Saved data entries:
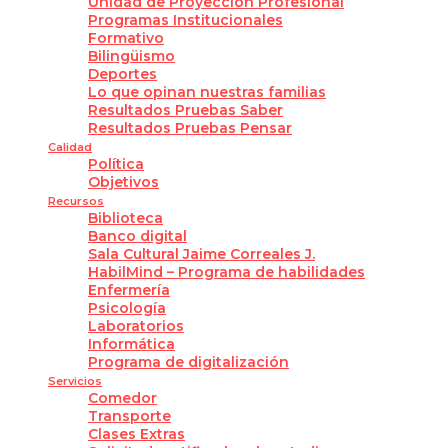
Unidad de Proyección Profesional
Programas Institucionales
Formativo
Bilingüismo
Deportes
Lo que opinan nuestras familias
Resultados Pruebas Saber
Resultados Pruebas Pensar
Calidad
Política
Objetivos
Recursos
Biblioteca
Banco digital
Sala Cultural Jaime Correales J.
HabilMind – Programa de habilidades
Enfermería
Psicología
Laboratorios
Informática
Programa de digitalización
Servicios
Comedor
Transporte
Clases Extras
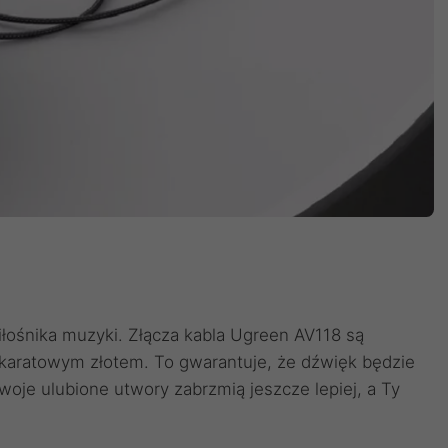
łośnika muzyki. Złącza kabla Ugreen AV118 są
karatowym złotem. To gwarantuje, że dźwięk będzie
woje ulubione utwory zabrzmią jeszcze lepiej, a Ty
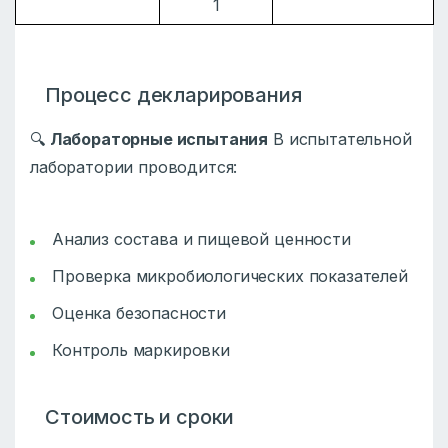
1
Процесс декларирования
🔍
Лабораторные испытания
В испытательной
лаборатории проводится:
Анализ состава и пищевой ценности
Проверка микробиологических показателей
Оценка безопасности
Контроль маркировки
Стоимость и сроки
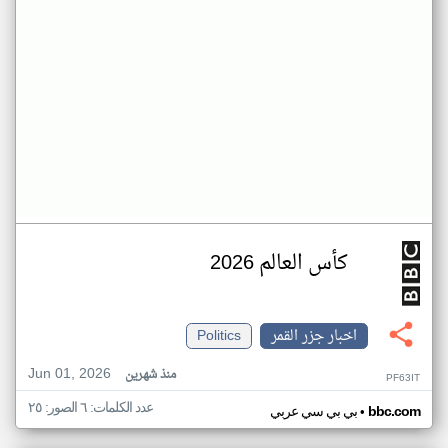
كأس العالم 2026
اخبار جزر القمر
Politics
Jun 01, 2026
منذ شهرين
PF63IT
عدد الكلمات: ٦ الصور: ٢٥
•
bbc.com
بي بي سي عربي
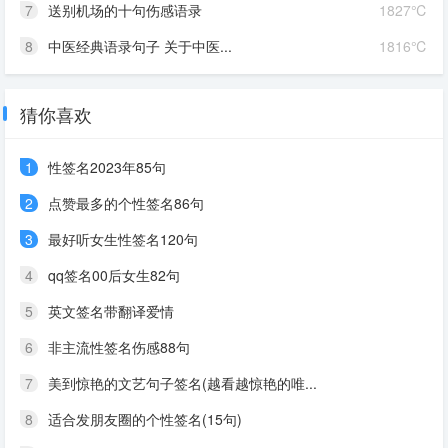
7
送别机场的十句伤感语录
1827℃
8
中医经典语录句子 关于中医...
1816℃
猜你喜欢
1
性签名2023年85句
2
点赞最多的个性签名86句
3
最好听女生性签名120句
4
qq签名00后女生82句
5
英文签名带翻译爱情
6
非主流性签名伤感88句
7
美到惊艳的文艺句子签名(越看越惊艳的唯...
8
适合发朋友圈的个性签名(15句)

WHAT TO DO: From the line with "Resultados Pruebas Saber" down to the final line of the entries above, repeat each line exactly; omit the pictures.

RESULT FOR THIS EXERCISE:
Resultados Pruebas Saber
Resultados Pruebas Pensar
Calidad
Política
Objetivos
Recursos
Biblioteca
Banco digital
Sala Cultural Jaime Correales J.
HabilMind – Programa de habilidades
Enfermería
Psicología
Laboratorios
Informática
Programa de digitalización
Servicios
Comedor
Transporte
Clases Extras
łośnika muzyki. Złącza kabla Ugreen AV118 są
karatowym złotem. To gwarantuje, że dźwięk będzie
woje ulubione utwory zabrzmią jeszcze lepiej, a Ty
1
Процесс декларирования
🔍
Лабораторные испытания
В испытательной
лаборатории проводится:
Анализ состава и пищевой ценности
Проверка микробиологических показателей
Оценка безопасности
Контроль маркировки
Стоимость и сроки
كأس العالم 2026
اخبار جزر القمر
Politics
Jun 01, 2026
منذ شهرين
PF63IT
عدد الكلمات: ٦ الصور: ٢٥
•
bbc.com
بي بي سي عربي
7
送别机场的十句伤感语录
1827℃
8
中医经典语录句子 关于中医...
1816℃
猜你喜欢
1
性签名2023年85句
2
点赞最多的个性签名86句
3
最好听女生性签名120句
4
qq签名00后女生82句
5
英文签名带翻译爱情
6
非主流性签名伤感88句
7
美到惊艳的文艺句子签名(越看越惊艳的唯...
8
适合发朋友圈的个性签名(15句)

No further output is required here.